Mr. Dean said the Ministry will shut down the ice cream parlor if investigations revealed that it was fronted by Liberian citizens.
The assistant minister made the remarks on Monday, March 27, in response to assertions from the chairman of the Patriotic Entrepreneurs of Liberia (PATEL), Presley S. Tenwah, regarding the Liberianization Policy. The Policy aims to create an exclusive space in the private sector for certain businesses to be owned exclusively and others partially by Liberians to enable them to succeed without competitive interference from wealthy foreign businesses or people.

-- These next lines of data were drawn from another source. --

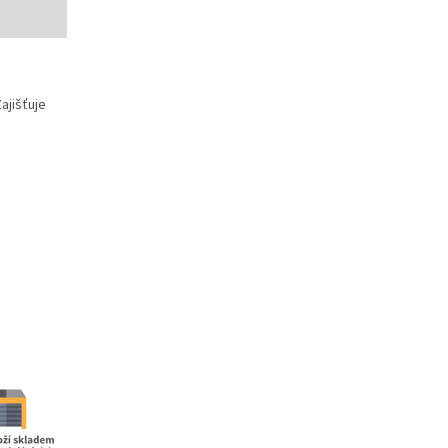
ajišťuje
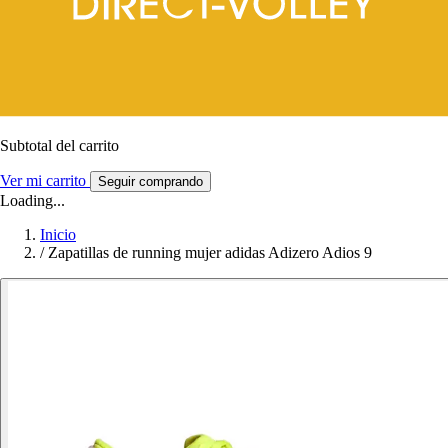
Subtotal del carrito
Ver mi carrito
Seguir comprando
Loading...
Inicio
/
Zapatillas de running mujer adidas Adizero Adios 9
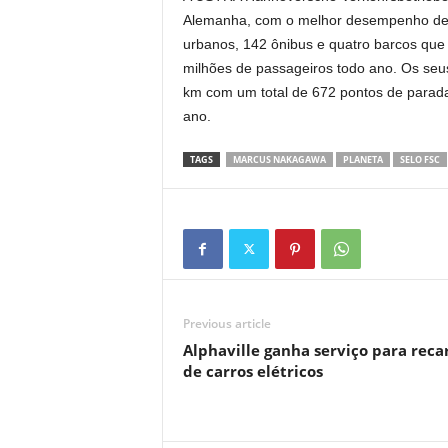
Alemanha, com o melhor desempenho de t
urbanos, 142 ônibus e quatro barcos que
milhões de passageiros todo ano. Os seu
km com um total de 672 pontos de parada
ano.
TAGS
MARCUS NAKAGAWA
PLANETA
SELO FSC
Previous article
Alphaville ganha serviço para reca
de carros elétricos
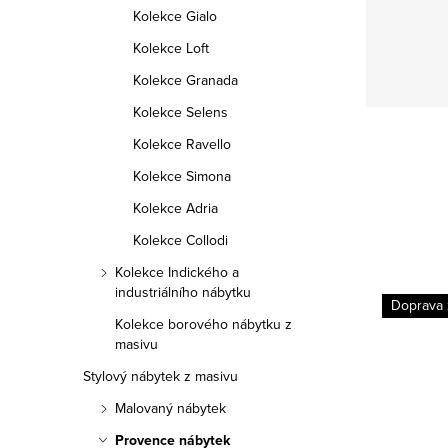
Kolekce Gialo
Kolekce Loft
Kolekce Granada
Kolekce Selens
Kolekce Ravello
Kolekce Simona
Kolekce Adria
Kolekce Collodi
Kolekce Indického a
industriálního nábytku
Doprava zdarma
Doprava
Kolekce borového nábytku z
masivu
Stylový nábytek z masivu
Malovaný nábytek
Provence nábytek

“We are still investigating and we will shut it down if it’s been fronted,” Minister Dean told lawmakers.
Since June 2016, there has been controversy over the ownership of Nice Ice Cream, situated on 9th Street in Sinkor, because the sale of locally-produced ice cream is one of the 16 businesses set aside exclusively for Liberians, although others have argued that foreigners can invest in it, if their investment is more than US$500,000.
In October 2016, in an effort to strengthen the Liberalization law, the Ministry of Commerce & Industry shut down Nice Ice Cream, but it was reopened by a court order.

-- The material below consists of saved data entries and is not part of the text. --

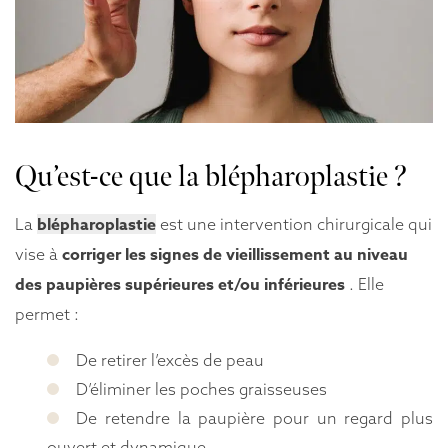
Qu’est-ce que la blépharoplastie ?
blépharoplastie
La
est une intervention chirurgicale qui
corriger les signes de vieillissement au niveau
vise à
des paupières supérieures et/ou inférieures
. Elle
permet :
De retirer l’excès de peau
D’éliminer les poches graisseuses
De retendre la paupière pour un regard plus
ouvert et dynamique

Liberian ice cream manufacturer and owner of Sharks Ice Cream, Eyvonne Bright Harding, had filed a complaint to the court that Nice Ice Cream was not owned by a Liberian. Eyvonne said that it was frustrating for the government to allow foreigners to compete with Liberians in businesses that are set aside for them.
Harding filed a similar complaint against Era Supermarket in 2016, which led the Ministry of Commerce to shut down the production of ice cream at the supermarket.

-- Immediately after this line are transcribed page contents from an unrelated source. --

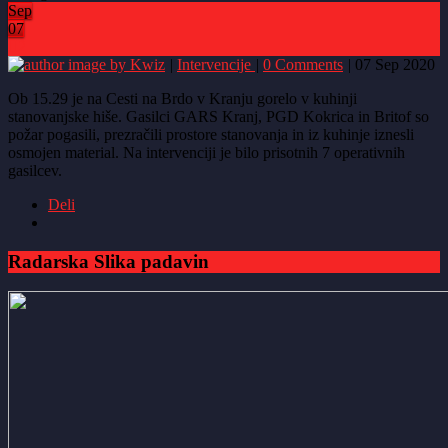
Sep
07
2
by Kwiz
|
Intervencije
|
0 Comments
|
07 Sep 2020
Ob 15.29 je na Cesti na Brdo v Kranju gorelo v kuhinji
stanovanjske hiše. Gasilci GARS Kranj, PGD Kokrica in Britof so
požar pogasili, prezračili prostore stanovanja in iz kuhinje iznesli
osmojen material. Na intervenciji je bilo prisotnih 7 operativnih
gasilcev.
Deli
Radarska Slika padavin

She argued that importing materials for such a business into the country requires having an Import Permit Document (IPD) from the Ministry of Commerce, and that the operators of the ice cream shop might have gotten the permit from the ministry to import the materials.
In response to Eyvonne’s complaint and following investigations, the Ministry of Commerce also filed a complaint to the court, which shut down Nice Ice Cream.
The Ministry of Commerce and Industry’s Director of Public Affairs, Mitchell Jones, said the ministry will enforce the Liberianization Policy and ensure that any business that violates the Liberian Investment Code will be forced to close.
The code prohibits non-Liberians from engaging in the production and sale of ice cream.
Nice Ice Cream’s tax consultant accountant, Eric Nagbe, said Jak’s Flavors, a Liberian owned entity, produces the ice cream and sells it to Nice Ice Cream, which is owned by a Lebanese national identified as Mohamed Shaiki. He said Nice Ice Cream was registered to provide ice cream to restaurants and mobile food service centers in Monrovia.
Nagbe said Nice Ice Cream was opened in line with the law, adding that it is unfair for anybody to think that they circumvented the law.
He denied the allegation that Nice Ice Cream manipulated the Ministry of Commerce, and insisted that “Nice Ice Cream did not hide their identity during the business registration process.”